Aunque hace dos semanas el grupo ex guerrillero suministró un listado parcial sobre sus bienes, que aún no se ha dado a conocer, lo que se especula es que supera el billón de pesos y que incluye: 1. Tierras y ganado. 2. Algunos bienes inmuebles y vehículos. 3. Todo el armamento. 4. Obras públicas como carreteras y puentes. 5. Dinero en efectivo y oro. Aún así, según afirma Semana, se da por descontado que no abarcará empresas, bienes o cuentas en el exterior, pues las FARC aseguran que no las tienen.

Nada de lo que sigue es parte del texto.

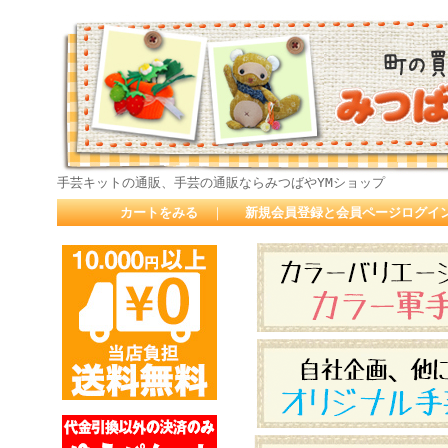
手芸キットの通販、手芸の通販ならみつばやYMショップ
カートをみる
｜
新規会員登録と会員ページログイ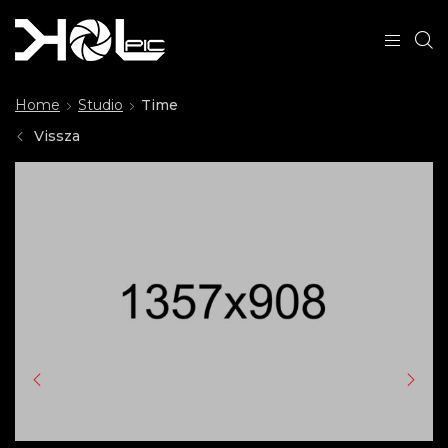
Home
Studio
Time
Vissza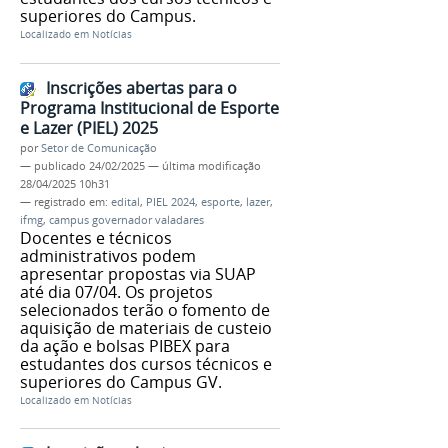
superiores do Campus.
Localizado em
Notícias
Inscrições abertas para o
Programa Institucional de Esporte
e Lazer (PIEL) 2025
por
Setor de Comunicação
—
publicado
24/02/2025
—
última modificação
28/04/2025 10h31
— registrado em:
edital
,
PIEL 2024
,
esporte
,
lazer
,
ifmg
,
campus governador valadares
Docentes e técnicos
administrativos podem
apresentar propostas via SUAP
até dia 07/04. Os projetos
selecionados terão o fomento de
aquisição de materiais de custeio
da ação e bolsas PIBEX para
estudantes dos cursos técnicos e
superiores do Campus GV.
Localizado em
Notícias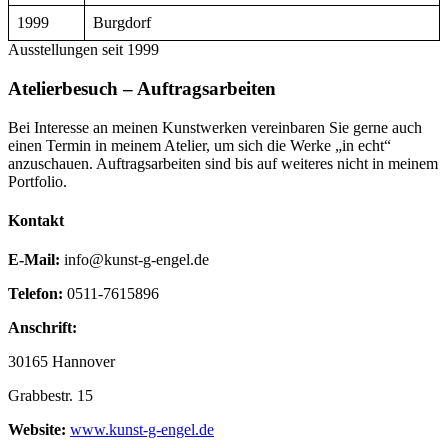
1999
Burgdorf
Ausstellungen seit 1999
Atelierbesuch – Auftragsarbeiten
Bei Interesse an meinen Kunstwerken vereinbaren Sie gerne auch
einen Termin in meinem Atelier, um sich die Werke „in echt“
anzuschauen. Auftragsarbeiten sind bis auf weiteres nicht in meinem
Portfolio.
Kontakt
E-Mail:
info@kunst-g-engel.de
Telefon:
0511-7615896
Anschrift:
30165 Hannover
Grabbestr. 15
Website:
www.kunst-g-engel.de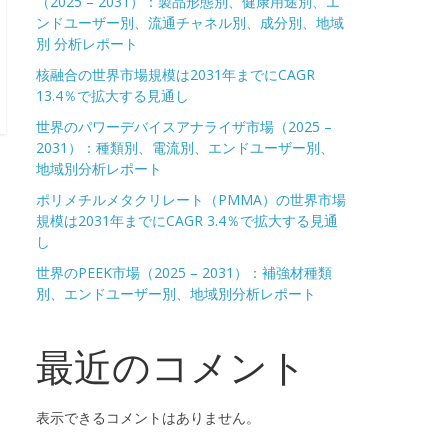
（2025 – 2031）：製品形態別、健康用途別、エ
ンドユーザー別、流通チャネル別、成分別、地域
別 分析レポート
核融合の世界市場規模は2031年までにCAGR
13.4％で拡大する見通し
世界のパワーデバイスアナライザ市場（2025 –
2031）：種類別、電流別、エンドユーザー別、
地域別分析レポート
ポリメチルメタクリレート（PMMA）の世界市場
規模は2031年までにCAGR 3.4％で拡大する見通
し
世界のPEEK市場（2025 – 2031）：補強材種類
別、エンドユーザー別、地域別分析レポート
最近のコメント
表示できるコメントはありません。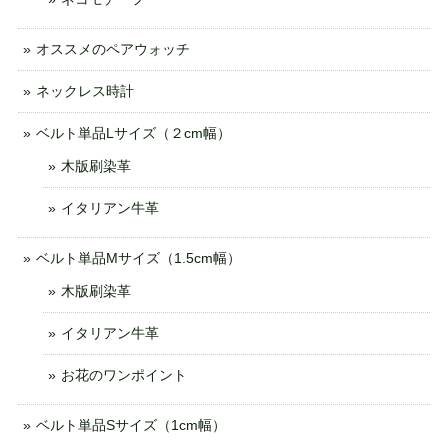
オススメのペアウォッチ
ネックレス時計
ベルト単品Lサイズ（２cm幅）
木版刷染革
イタリアン牛革
ベルト単品Mサイズ（1.5cm幅）
木版刷染革
イタリアン牛革
お花のワンポイント
ベルト単品Sサイズ（1cm幅）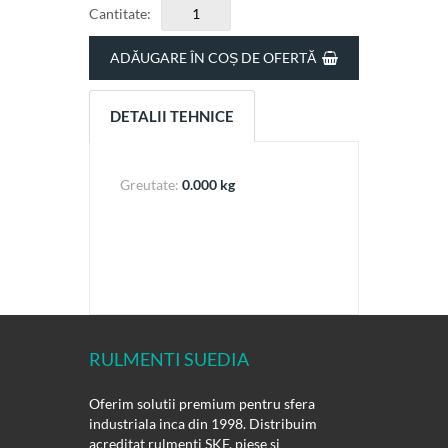
Cantitate:
ADĂUGARE ÎN COȘ DE OFERTĂ
DETALII TEHNICE
Greutate:
0.000 kg
RULMENTI SUEDIA
Oferim solutii premium pentru sfera
industriala inca din 1998. Distribuim
acreditat rulmenti SKF, piese si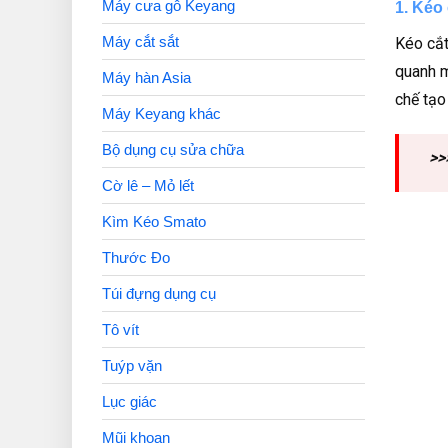
Máy cưa gỗ Keyang
1. Kéo 
Máy cắt sắt
Kéo cắt
quanh m
Máy hàn Asia
chế tạo 
Máy Keyang khác
Bộ dụng cụ sửa chữa
>>
Cờ lê – Mỏ lết
Kìm Kéo Smato
Thước Đo
Túi đựng dụng cụ
Tô vít
Tuýp vặn
Lục giác
Mũi khoan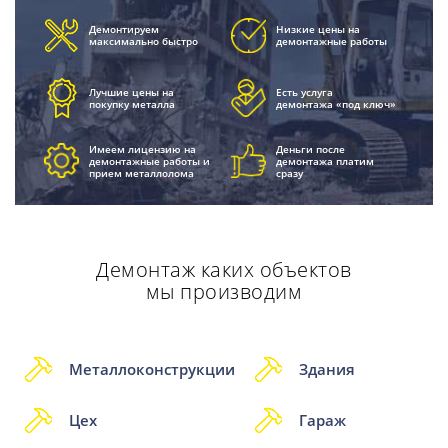
Демонтируем
Низкие цены на
максимально быстро
демонтажные работы
Лучшие цены на
Есть услуга
покупку металла
демонтажа «под ключ»
Имеем лицензию на
Деньги после
демонтажные работы и
демонтажа платим
прием металлолома
сразу
Демонтаж каких объектов
мы производим
Металлоконструкции
Здания
Цех
Гараж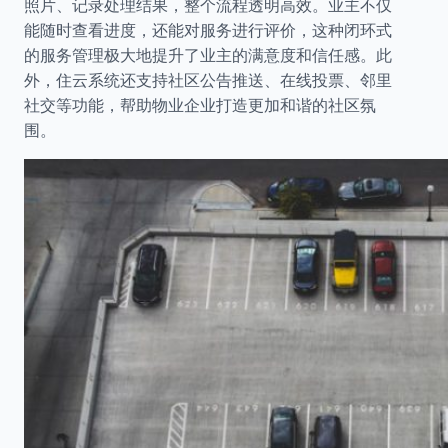
照片、记录处理结果，整个流程透明高效。业主不仅
能随时查看进度，还能对服务进行评价，这种闭环式
的服务管理极大地提升了业主的满意度和信任感。此
外，住云系统还支持社区公告推送、在线投票、邻里
社交等功能，帮助物业企业打造更加和谐的社区氛
围。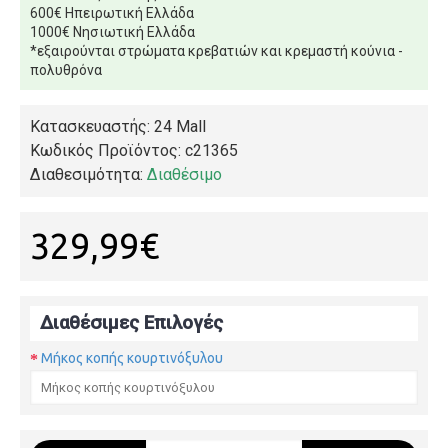
600€ Ηπειρωτική Ελλάδα
1000€ Νησιωτική Ελλάδα
*εξαιρούνται στρώματα κρεβατιών και κρεμαστή κούνια -
πολυθρόνα
Κατασκευαστής: 24 Mall
Κωδικός Προϊόντος:
c21365
Διαθεσιμότητα:
Διαθέσιμο
329,99€
Διαθέσιμες Επιλογές
Μήκος κοπής κουρτινόξυλου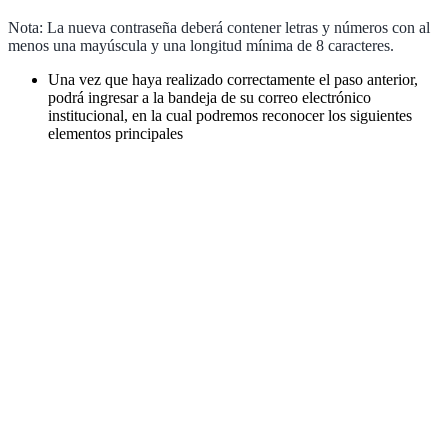
Nota: La nueva contraseña deberá contener letras y números con al
menos una mayúscula y una longitud mínima de 8 caracteres.
Una vez que haya realizado correctamente el paso anterior,
podrá ingresar a la bandeja de su correo electrónico
institucional, en la cual podremos reconocer los siguientes
elementos principales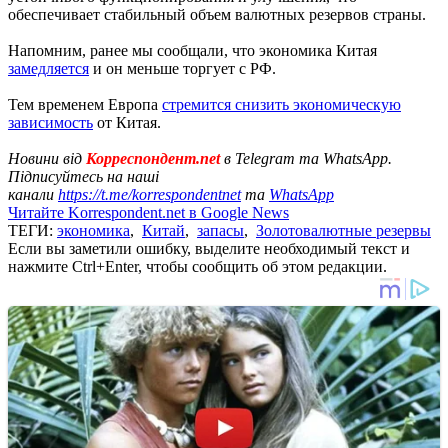
обеспечивает стабильный объем валютных резервов страны.
Напомним, ранее мы сообщали, что экономика Китая
замедляется
и он меньше торгует с РФ.
Тем временем Европа
стремится снизить экономическую
зависимость
от Китая.
Новини від
Корреспондент.net
в Telegram та WhatsApp.
Підписуйтесь на наші
канали
https://t.me/korrespondentnet
та
WhatsApp
Читайте Korrespondent.net в Google News
ТЕГИ:
экономика
,
Китай
,
запасы
,
Золотовалютные резервы
Если вы заметили ошибку, выделите необходимый текст и
нажмите Ctrl+Enter, чтобы сообщить об этом редакции.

Diversas fuentes de inteligencia y analistas económicos creen que la cifra que entregarán los ex combatientes será exorbitante. Muchos de estos cálculos se basan en la realidad incontrovertible de que durante más de 30 años la guerrilla se financió con la extorsión, el narcotráfico y el secuestro, y que dado su control territorial de buena parte del país, ese dinero no era poco. Aún así, hace algunos meses Timochenko aseguró que los jefes de este grupo viven en la austeridad pues también es cierto que las FARC gastaron bastante dinero no solo en sostener su ejército, sino en la guerra misma.

El fiscal Néstor Humberto Martínez, por su parte, afirmó que tiene identificados más de un billón de pesos en bienes de las FARC en manos de testaferros, y por eso tasa en varios billones el patrimonio ilícito de la guerrilla. Sus datos provienen de los computadores incautados en operaciones militares, y los que han aportado guerrilleros desmovilizados que comparecieron ante los tribunales de Justicia y Paz.

Martínez ha convertido esta información en una “espada de Damocles”, asegura Semana en su nota, para que las FARC entreguen todo y no se vean expuestos a la acción de la justicia ordinaria. Es decir que, como afirmó el Fiscal en días pasados, se aplicará la extinción de dominio a los bienes que no estén en el listado, que la justicia demuestre que fueron obtenidos con recursos de la guerra, o que estén en manos de testaferros.

Aún así, existe un tema que ha generado aún más controversia entre los colombianos, el Decreto 903 de 2017, en el cual se explica cómo ingresarán esos bienes al Estado y a qué se destinarán.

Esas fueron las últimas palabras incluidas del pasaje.